• Data records
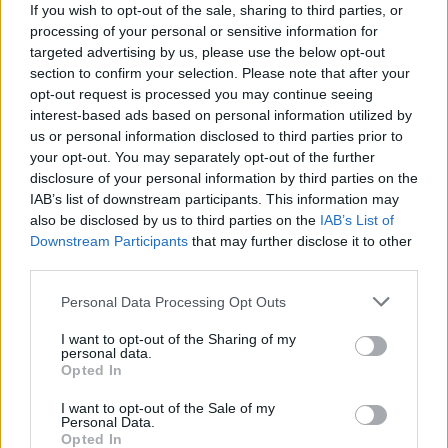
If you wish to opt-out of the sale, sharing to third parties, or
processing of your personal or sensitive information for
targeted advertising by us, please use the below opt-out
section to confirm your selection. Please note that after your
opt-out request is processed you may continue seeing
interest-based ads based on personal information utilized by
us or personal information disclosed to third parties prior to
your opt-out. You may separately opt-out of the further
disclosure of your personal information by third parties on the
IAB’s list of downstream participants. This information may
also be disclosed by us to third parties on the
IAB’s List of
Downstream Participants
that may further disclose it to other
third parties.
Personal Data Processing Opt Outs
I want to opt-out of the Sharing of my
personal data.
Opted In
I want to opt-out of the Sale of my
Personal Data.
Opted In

* * *

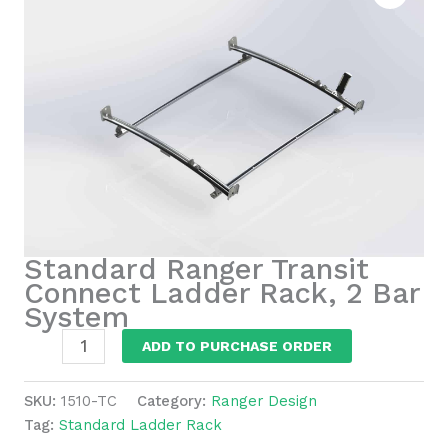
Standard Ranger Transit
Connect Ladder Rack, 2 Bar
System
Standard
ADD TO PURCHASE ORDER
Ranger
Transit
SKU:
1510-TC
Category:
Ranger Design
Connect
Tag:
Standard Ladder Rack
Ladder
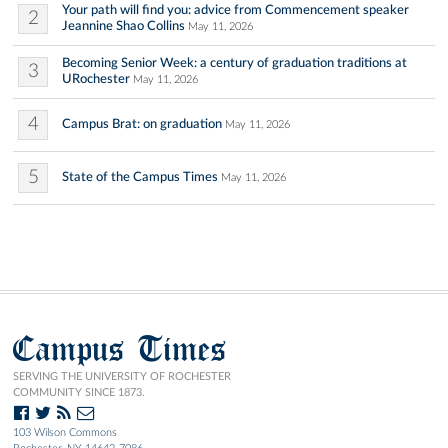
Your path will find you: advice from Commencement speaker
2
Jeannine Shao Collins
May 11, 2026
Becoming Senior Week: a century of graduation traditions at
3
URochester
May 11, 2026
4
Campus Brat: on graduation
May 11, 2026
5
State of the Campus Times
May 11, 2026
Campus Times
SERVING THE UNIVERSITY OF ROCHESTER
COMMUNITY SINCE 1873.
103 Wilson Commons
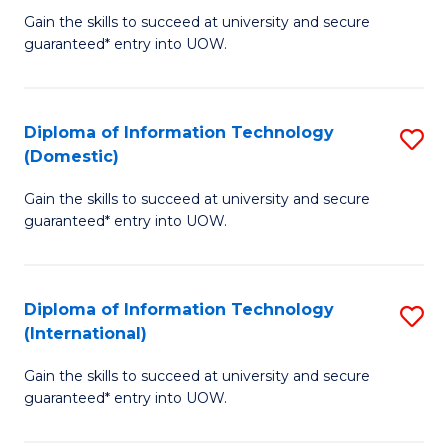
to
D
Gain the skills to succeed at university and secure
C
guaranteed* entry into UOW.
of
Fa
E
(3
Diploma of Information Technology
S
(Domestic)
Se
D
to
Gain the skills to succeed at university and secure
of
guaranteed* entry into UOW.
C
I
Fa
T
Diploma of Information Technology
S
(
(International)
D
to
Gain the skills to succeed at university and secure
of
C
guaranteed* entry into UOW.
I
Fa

* * *

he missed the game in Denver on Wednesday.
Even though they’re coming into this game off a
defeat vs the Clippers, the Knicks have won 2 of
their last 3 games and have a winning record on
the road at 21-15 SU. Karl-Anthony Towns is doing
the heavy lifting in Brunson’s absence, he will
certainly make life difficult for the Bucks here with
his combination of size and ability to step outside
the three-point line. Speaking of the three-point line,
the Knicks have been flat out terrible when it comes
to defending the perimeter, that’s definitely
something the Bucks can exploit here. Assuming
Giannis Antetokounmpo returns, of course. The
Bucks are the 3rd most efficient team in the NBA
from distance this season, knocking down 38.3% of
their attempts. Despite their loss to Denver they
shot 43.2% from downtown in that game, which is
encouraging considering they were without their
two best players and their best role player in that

• Problem requirements
Search the preceding listing for "from" and extract every line where it is found.

• Problem solution
Your path will find you: advice from Commencement speaker
from distance this season, knocking down 38.3% of
shot 43.2% from downtown in that game, which is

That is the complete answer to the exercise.